A practical manual outlines principles and procedures for safe disposal of household sewage on farms, defining sewage and sewerage, estimating volumes and composition, and identifying health hazards from pathogens and parasites. It explains biological decomposition and the importance of aeration, then provides step‑by‑step guidance on kitchen drains, cesspools, septic tanks, grease traps, distribution fields, and related construction details. Emphasis is placed on basing designs on local field data, proper installation, and continuous operation and maintenance to avoid odors, nuisance, and contamination of water supplies; illustrative plans and adaptable recommendations help readers select suitable treatments for varied site conditions.

NATURE AND QUANTITY OF SEWAGE.

Under average conditions a man discharges daily about 3½ ounces of moist feces and 40 ounces of urine, the total in a year approximating 992 pounds.[1] Feces consist largely of water and undigested or partially digested food; by weight it is 77.2 per cent water. 2 Urine is about 96.3 per cent water.[2]

[1] Practical Physiological Chemistry, by Philip B. Hawk, 1916, pp. 221, 359.

[2] Agriculture, by F. H. Storer, 1894, vol. 2, p. 70.

The excrements constitute but a small part of ordinary sewage. In addition to the excrements and the daily water consumption of perhaps 40 gallons per person are many substances entering into the economy of the household, such as grease, fats, milk, bits of food, meat, fruit, and vegetables, tea and coffee grounds, paper, etc. This complex product contains mineral, vegetable, and animal substances, both dissolved and undissolved.
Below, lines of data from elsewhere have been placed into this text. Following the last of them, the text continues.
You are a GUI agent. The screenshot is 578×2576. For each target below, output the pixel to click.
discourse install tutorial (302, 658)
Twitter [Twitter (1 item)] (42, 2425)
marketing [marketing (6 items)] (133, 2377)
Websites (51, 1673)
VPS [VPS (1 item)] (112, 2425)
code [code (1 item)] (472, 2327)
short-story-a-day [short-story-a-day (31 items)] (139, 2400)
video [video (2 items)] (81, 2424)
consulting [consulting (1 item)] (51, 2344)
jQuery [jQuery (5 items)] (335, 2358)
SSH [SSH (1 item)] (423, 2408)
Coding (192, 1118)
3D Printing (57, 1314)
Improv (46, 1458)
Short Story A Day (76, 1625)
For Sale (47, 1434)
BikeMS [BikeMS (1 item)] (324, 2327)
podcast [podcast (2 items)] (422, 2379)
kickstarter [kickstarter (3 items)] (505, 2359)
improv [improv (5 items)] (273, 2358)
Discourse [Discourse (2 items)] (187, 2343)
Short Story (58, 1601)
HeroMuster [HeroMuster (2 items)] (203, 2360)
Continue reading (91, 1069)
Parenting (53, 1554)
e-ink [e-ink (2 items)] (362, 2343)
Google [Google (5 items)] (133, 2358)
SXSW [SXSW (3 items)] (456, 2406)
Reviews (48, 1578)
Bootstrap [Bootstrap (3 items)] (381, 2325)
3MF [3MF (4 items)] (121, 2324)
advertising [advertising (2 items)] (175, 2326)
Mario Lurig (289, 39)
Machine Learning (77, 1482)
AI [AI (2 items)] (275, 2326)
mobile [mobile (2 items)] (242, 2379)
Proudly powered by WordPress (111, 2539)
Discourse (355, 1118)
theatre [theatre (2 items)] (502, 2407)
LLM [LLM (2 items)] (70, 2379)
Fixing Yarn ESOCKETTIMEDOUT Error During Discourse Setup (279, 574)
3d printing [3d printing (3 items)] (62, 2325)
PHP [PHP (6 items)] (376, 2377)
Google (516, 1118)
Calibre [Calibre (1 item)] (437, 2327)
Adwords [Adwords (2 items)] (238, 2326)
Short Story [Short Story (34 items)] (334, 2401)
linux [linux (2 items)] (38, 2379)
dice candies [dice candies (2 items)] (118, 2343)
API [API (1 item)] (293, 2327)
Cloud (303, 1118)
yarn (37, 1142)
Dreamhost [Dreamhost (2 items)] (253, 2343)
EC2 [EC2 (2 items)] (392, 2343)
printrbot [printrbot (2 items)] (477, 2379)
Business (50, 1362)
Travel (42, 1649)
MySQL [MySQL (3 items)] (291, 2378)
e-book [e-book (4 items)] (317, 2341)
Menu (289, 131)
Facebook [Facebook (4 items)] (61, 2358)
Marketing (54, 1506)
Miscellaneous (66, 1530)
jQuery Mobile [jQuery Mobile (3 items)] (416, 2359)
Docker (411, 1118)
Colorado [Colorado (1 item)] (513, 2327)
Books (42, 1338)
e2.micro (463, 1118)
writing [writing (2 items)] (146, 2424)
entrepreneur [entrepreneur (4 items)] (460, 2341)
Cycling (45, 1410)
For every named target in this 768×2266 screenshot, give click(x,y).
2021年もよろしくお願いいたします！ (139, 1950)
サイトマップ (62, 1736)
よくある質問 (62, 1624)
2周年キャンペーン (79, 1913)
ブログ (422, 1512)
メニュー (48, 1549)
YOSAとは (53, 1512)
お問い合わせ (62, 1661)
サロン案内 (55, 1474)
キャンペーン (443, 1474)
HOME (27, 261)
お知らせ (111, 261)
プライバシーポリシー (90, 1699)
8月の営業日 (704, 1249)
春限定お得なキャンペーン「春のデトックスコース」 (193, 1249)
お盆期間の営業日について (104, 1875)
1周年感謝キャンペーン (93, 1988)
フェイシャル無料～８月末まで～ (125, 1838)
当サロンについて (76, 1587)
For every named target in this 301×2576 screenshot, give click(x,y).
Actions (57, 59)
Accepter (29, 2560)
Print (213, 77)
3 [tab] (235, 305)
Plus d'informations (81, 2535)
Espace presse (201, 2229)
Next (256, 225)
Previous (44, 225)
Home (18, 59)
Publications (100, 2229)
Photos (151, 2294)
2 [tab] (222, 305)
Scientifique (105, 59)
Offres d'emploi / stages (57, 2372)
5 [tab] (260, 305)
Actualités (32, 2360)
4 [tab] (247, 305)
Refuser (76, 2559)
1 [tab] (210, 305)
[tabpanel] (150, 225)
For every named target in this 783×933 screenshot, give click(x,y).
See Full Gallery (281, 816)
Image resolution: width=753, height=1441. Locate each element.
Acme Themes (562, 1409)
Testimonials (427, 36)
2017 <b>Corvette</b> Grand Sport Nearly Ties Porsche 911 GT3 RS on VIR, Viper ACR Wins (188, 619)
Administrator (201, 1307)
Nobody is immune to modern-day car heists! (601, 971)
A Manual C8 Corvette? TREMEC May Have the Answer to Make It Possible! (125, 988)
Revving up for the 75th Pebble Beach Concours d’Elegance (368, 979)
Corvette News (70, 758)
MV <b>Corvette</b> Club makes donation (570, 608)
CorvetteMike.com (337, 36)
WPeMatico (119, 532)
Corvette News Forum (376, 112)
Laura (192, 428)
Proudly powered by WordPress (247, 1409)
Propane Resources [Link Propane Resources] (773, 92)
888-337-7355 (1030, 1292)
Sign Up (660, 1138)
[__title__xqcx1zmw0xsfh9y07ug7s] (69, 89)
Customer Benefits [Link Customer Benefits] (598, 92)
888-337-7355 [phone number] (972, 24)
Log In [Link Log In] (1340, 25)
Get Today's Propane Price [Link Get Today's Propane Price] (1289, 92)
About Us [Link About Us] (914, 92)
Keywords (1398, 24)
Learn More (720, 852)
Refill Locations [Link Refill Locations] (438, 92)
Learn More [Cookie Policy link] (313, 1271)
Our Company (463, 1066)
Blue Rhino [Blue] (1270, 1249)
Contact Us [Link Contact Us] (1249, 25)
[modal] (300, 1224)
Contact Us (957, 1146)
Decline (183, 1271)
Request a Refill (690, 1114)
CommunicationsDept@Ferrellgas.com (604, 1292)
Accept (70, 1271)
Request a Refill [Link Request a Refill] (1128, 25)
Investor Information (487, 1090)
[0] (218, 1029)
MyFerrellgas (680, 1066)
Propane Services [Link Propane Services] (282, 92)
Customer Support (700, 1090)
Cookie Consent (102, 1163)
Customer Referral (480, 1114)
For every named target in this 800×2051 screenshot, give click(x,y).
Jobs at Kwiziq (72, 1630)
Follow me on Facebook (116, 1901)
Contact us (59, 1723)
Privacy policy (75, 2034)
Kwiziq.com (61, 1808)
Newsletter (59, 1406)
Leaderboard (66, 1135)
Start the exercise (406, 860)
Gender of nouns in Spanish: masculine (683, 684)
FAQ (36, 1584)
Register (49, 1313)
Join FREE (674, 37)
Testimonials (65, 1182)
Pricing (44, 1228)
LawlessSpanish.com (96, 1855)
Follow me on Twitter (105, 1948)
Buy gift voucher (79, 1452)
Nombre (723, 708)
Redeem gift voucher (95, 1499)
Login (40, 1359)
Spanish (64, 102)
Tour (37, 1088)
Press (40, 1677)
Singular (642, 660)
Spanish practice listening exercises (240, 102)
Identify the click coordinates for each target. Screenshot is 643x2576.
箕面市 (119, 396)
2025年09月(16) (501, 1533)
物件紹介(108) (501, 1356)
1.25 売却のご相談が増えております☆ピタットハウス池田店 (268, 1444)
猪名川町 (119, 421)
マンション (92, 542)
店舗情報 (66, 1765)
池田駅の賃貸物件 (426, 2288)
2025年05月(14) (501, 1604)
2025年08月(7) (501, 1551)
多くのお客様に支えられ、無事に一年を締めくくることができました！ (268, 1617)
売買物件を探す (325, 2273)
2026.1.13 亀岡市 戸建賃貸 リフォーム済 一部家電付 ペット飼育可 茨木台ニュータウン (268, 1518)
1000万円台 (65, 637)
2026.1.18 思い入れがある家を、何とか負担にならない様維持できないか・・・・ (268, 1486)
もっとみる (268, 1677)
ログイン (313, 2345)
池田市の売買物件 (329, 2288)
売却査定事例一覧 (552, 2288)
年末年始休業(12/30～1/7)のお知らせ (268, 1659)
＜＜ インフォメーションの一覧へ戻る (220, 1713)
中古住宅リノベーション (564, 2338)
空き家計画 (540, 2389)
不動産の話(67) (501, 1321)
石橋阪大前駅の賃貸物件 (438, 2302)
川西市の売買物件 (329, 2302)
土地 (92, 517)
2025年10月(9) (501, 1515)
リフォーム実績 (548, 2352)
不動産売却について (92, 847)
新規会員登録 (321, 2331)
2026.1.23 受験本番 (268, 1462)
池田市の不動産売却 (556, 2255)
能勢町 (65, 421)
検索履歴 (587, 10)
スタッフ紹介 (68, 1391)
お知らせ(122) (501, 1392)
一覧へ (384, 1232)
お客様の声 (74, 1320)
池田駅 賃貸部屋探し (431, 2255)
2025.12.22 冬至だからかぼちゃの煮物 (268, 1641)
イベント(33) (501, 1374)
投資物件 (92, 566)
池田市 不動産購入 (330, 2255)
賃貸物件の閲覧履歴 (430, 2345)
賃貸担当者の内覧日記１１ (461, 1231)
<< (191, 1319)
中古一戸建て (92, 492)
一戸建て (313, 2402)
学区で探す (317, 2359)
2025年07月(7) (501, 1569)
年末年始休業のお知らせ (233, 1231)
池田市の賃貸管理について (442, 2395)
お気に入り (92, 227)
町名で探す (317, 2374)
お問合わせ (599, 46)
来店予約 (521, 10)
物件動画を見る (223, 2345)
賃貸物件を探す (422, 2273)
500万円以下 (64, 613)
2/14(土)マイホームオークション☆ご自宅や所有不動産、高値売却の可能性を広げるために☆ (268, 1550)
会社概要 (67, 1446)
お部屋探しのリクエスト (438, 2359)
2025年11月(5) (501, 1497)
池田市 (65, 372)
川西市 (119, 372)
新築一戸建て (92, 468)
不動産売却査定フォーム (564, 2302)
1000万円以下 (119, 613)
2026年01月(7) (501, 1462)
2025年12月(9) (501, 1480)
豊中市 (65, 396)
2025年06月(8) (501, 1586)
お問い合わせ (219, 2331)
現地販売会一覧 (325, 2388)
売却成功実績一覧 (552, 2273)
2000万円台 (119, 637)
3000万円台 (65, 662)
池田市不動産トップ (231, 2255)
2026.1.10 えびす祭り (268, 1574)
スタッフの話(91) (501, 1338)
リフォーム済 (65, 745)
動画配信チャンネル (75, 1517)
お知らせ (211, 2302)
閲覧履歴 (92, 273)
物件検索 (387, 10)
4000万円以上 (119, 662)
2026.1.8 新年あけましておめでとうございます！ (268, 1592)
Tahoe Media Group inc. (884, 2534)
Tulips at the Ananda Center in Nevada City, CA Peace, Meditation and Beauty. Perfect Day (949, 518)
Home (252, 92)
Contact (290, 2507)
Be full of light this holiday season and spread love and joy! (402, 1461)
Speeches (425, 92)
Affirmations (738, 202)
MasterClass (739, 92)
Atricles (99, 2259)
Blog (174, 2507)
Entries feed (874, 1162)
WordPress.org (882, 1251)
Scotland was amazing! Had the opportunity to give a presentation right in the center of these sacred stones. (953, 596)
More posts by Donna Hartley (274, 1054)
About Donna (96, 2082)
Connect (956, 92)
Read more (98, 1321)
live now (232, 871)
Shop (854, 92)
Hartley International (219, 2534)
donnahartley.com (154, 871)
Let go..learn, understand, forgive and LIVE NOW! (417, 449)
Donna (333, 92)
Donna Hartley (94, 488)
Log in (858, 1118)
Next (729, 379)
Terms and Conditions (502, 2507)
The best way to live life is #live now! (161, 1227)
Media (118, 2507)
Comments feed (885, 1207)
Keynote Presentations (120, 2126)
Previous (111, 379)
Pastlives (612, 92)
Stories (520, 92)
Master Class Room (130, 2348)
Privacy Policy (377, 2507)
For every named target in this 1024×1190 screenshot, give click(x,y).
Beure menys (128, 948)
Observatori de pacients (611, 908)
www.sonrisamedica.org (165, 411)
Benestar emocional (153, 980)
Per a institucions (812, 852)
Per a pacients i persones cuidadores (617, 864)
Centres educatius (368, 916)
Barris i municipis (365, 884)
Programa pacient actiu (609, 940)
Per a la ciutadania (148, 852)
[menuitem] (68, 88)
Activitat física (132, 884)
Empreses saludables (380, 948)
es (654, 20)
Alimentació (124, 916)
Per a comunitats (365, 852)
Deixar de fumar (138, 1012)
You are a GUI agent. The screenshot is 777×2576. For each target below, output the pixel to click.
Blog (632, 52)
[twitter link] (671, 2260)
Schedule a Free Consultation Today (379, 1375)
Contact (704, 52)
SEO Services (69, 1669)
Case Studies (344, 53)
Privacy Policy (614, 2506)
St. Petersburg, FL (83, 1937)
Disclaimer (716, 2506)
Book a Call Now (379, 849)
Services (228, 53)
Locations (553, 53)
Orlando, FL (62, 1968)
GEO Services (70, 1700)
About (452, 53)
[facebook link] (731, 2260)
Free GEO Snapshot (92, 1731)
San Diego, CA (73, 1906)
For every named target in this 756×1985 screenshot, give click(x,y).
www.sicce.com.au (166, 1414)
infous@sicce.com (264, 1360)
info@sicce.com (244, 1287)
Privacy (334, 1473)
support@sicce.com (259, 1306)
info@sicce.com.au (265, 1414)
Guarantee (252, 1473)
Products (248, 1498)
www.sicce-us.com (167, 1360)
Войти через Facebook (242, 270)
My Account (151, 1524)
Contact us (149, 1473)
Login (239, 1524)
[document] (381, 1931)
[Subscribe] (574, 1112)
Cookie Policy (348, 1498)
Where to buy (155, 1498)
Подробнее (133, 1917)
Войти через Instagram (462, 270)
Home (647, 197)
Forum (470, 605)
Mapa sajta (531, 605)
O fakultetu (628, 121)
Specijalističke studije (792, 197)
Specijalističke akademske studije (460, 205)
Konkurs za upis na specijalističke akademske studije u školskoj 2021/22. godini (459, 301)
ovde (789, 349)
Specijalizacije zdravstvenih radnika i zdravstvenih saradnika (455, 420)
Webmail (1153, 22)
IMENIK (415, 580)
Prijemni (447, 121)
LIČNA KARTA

It contains dead organic matter and living organisms in the form of exceedingly minute vegetative cells (bacteria) and animal cells (protozoa). These low forms of life are the active agents in destroying dead organic matter.

The bacteria are numbered in billions and include many species, some useful and others harmful. They may be termed tiny scavengers, which under favorable conditions multiply with great rapidity, their useful work being the oxidizing and nitrifying of dissolved organic matter and the breaking down of complex organic solids to liquids and gases. Among the myriads of bacteria are many of a virulent nature. These at any time may include species which are the cause of well-known infections and parasitic diseases.